● Your assignment: Search the records for the string "September", then copy each line that has it.

● Provided records:
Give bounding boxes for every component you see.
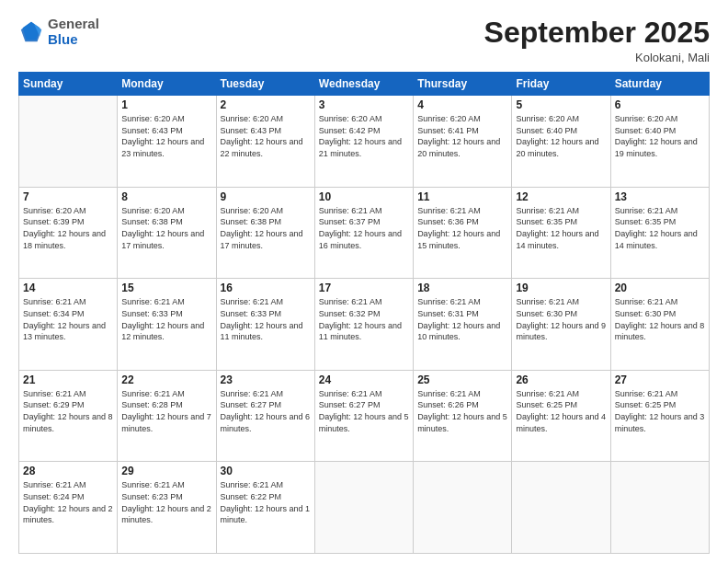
table-row: 16 Sunrise: 6:21 AM Sunset: 6:33 PM Dayl… — [216, 279, 314, 371]
sunrise-text: Sunrise: 6:20 AM — [516, 113, 606, 125]
table-row: 5 Sunrise: 6:20 AM Sunset: 6:40 PM Dayli… — [512, 96, 610, 188]
table-row: 10 Sunrise: 6:21 AM Sunset: 6:37 PM Dayl… — [314, 187, 413, 279]
day-info: Sunrise: 6:21 AM Sunset: 6:27 PM Dayligh… — [319, 388, 409, 434]
daylight-text: Daylight: 12 hours and 13 minutes. — [23, 320, 113, 343]
day-number: 29 — [121, 465, 211, 477]
sunset-text: Sunset: 6:41 PM — [417, 125, 507, 137]
day-number: 19 — [516, 282, 606, 294]
day-number: 14 — [23, 282, 113, 294]
day-number: 1 — [121, 98, 211, 111]
day-info: Sunrise: 6:21 AM Sunset: 6:25 PM Dayligh… — [615, 388, 705, 434]
day-info: Sunrise: 6:20 AM Sunset: 6:40 PM Dayligh… — [615, 113, 705, 159]
day-info: Sunrise: 6:21 AM Sunset: 6:27 PM Dayligh… — [221, 388, 311, 434]
day-number: 9 — [221, 190, 311, 203]
day-info: Sunrise: 6:20 AM Sunset: 6:38 PM Dayligh… — [221, 205, 311, 251]
daylight-text: Daylight: 12 hours and 21 minutes. — [319, 136, 409, 159]
daylight-text: Daylight: 12 hours and 9 minutes. — [516, 320, 606, 343]
day-info: Sunrise: 6:21 AM Sunset: 6:30 PM Dayligh… — [615, 296, 705, 342]
sunset-text: Sunset: 6:24 PM — [23, 491, 113, 503]
sunrise-text: Sunrise: 6:21 AM — [319, 388, 409, 400]
day-info: Sunrise: 6:20 AM Sunset: 6:43 PM Dayligh… — [221, 113, 311, 159]
sunset-text: Sunset: 6:28 PM — [121, 399, 211, 411]
day-info: Sunrise: 6:20 AM Sunset: 6:38 PM Dayligh… — [121, 205, 211, 251]
daylight-text: Daylight: 12 hours and 16 minutes. — [319, 228, 409, 251]
table-row: 30 Sunrise: 6:21 AM Sunset: 6:22 PM Dayl… — [216, 462, 314, 554]
calendar-week-row: 1 Sunrise: 6:20 AM Sunset: 6:43 PM Dayli… — [19, 96, 710, 188]
sunrise-text: Sunrise: 6:20 AM — [221, 113, 311, 125]
daylight-text: Daylight: 12 hours and 2 minutes. — [121, 503, 211, 526]
day-number: 24 — [319, 373, 409, 386]
calendar-header-row: Sunday Monday Tuesday Wednesday Thursday… — [19, 73, 710, 96]
daylight-text: Daylight: 12 hours and 4 minutes. — [516, 411, 606, 434]
col-tuesday: Tuesday — [216, 73, 314, 96]
day-info: Sunrise: 6:20 AM Sunset: 6:39 PM Dayligh… — [23, 205, 113, 251]
table-row: 4 Sunrise: 6:20 AM Sunset: 6:41 PM Dayli… — [414, 96, 512, 188]
day-number: 27 — [615, 373, 705, 386]
sunrise-text: Sunrise: 6:21 AM — [615, 205, 705, 217]
daylight-text: Daylight: 12 hours and 11 minutes. — [221, 320, 311, 343]
daylight-text: Daylight: 12 hours and 20 minutes. — [417, 136, 507, 159]
table-row: 13 Sunrise: 6:21 AM Sunset: 6:35 PM Dayl… — [610, 187, 709, 279]
sunset-text: Sunset: 6:33 PM — [221, 308, 311, 320]
day-number: 21 — [23, 373, 113, 386]
sunset-text: Sunset: 6:25 PM — [615, 399, 705, 411]
col-saturday: Saturday — [610, 73, 709, 96]
col-wednesday: Wednesday — [314, 73, 413, 96]
logo-general: General — [48, 17, 99, 32]
table-row: 28 Sunrise: 6:21 AM Sunset: 6:24 PM Dayl… — [19, 462, 118, 554]
sunset-text: Sunset: 6:30 PM — [615, 308, 705, 320]
sunset-text: Sunset: 6:40 PM — [516, 125, 606, 137]
day-info: Sunrise: 6:21 AM Sunset: 6:28 PM Dayligh… — [121, 388, 211, 434]
table-row — [512, 462, 610, 554]
sunrise-text: Sunrise: 6:21 AM — [23, 388, 113, 400]
day-number: 12 — [516, 190, 606, 203]
table-row: 6 Sunrise: 6:20 AM Sunset: 6:40 PM Dayli… — [610, 96, 709, 188]
day-info: Sunrise: 6:21 AM Sunset: 6:36 PM Dayligh… — [417, 205, 507, 251]
sunrise-text: Sunrise: 6:21 AM — [516, 205, 606, 217]
sunset-text: Sunset: 6:37 PM — [319, 216, 409, 228]
daylight-text: Daylight: 12 hours and 14 minutes. — [516, 228, 606, 251]
day-info: Sunrise: 6:21 AM Sunset: 6:30 PM Dayligh… — [516, 296, 606, 342]
daylight-text: Daylight: 12 hours and 8 minutes. — [615, 320, 705, 343]
sunrise-text: Sunrise: 6:21 AM — [417, 205, 507, 217]
sunset-text: Sunset: 6:38 PM — [221, 216, 311, 228]
day-number: 26 — [516, 373, 606, 386]
table-row: 20 Sunrise: 6:21 AM Sunset: 6:30 PM Dayl… — [610, 279, 709, 371]
table-row: 9 Sunrise: 6:20 AM Sunset: 6:38 PM Dayli… — [216, 187, 314, 279]
table-row: 27 Sunrise: 6:21 AM Sunset: 6:25 PM Dayl… — [610, 370, 709, 462]
sunset-text: Sunset: 6:22 PM — [221, 491, 311, 503]
table-row — [314, 462, 413, 554]
title-block: September 2025 Kolokani, Mali — [484, 17, 710, 64]
col-monday: Monday — [118, 73, 216, 96]
sunrise-text: Sunrise: 6:20 AM — [121, 113, 211, 125]
day-number: 6 — [615, 98, 705, 111]
daylight-text: Daylight: 12 hours and 8 minutes. — [23, 411, 113, 434]
sunrise-text: Sunrise: 6:21 AM — [417, 388, 507, 400]
day-number: 3 — [319, 98, 409, 111]
sunrise-text: Sunrise: 6:21 AM — [221, 479, 311, 491]
daylight-text: Daylight: 12 hours and 5 minutes. — [417, 411, 507, 434]
daylight-text: Daylight: 12 hours and 17 minutes. — [121, 228, 211, 251]
daylight-text: Daylight: 12 hours and 20 minutes. — [516, 136, 606, 159]
day-number: 28 — [23, 465, 113, 477]
daylight-text: Daylight: 12 hours and 14 minutes. — [615, 228, 705, 251]
sunrise-text: Sunrise: 6:21 AM — [121, 388, 211, 400]
sunrise-text: Sunrise: 6:21 AM — [417, 296, 507, 308]
sunset-text: Sunset: 6:26 PM — [417, 399, 507, 411]
page: General Blue September 2025 Kolokani, Ma… — [0, 0, 728, 563]
calendar-week-row: 28 Sunrise: 6:21 AM Sunset: 6:24 PM Dayl… — [19, 462, 710, 554]
table-row: 7 Sunrise: 6:20 AM Sunset: 6:39 PM Dayli… — [19, 187, 118, 279]
table-row: 1 Sunrise: 6:20 AM Sunset: 6:43 PM Dayli… — [118, 96, 216, 188]
sunrise-text: Sunrise: 6:21 AM — [516, 388, 606, 400]
sunset-text: Sunset: 6:43 PM — [221, 125, 311, 137]
daylight-text: Daylight: 12 hours and 23 minutes. — [121, 136, 211, 159]
day-info: Sunrise: 6:21 AM Sunset: 6:33 PM Dayligh… — [221, 296, 311, 342]
sunrise-text: Sunrise: 6:21 AM — [23, 296, 113, 308]
day-info: Sunrise: 6:21 AM Sunset: 6:34 PM Dayligh… — [23, 296, 113, 342]
daylight-text: Daylight: 12 hours and 2 minutes. — [23, 503, 113, 526]
day-number: 22 — [121, 373, 211, 386]
sunset-text: Sunset: 6:42 PM — [319, 125, 409, 137]
col-friday: Friday — [512, 73, 610, 96]
calendar-week-row: 21 Sunrise: 6:21 AM Sunset: 6:29 PM Dayl… — [19, 370, 710, 462]
day-info: Sunrise: 6:21 AM Sunset: 6:35 PM Dayligh… — [516, 205, 606, 251]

● Response to the exercise:
title-block: September 2025 Kolokani, Mali — [484, 17, 710, 64]
page: General Blue September 2025 Kolokani, Ma… — [0, 0, 728, 563]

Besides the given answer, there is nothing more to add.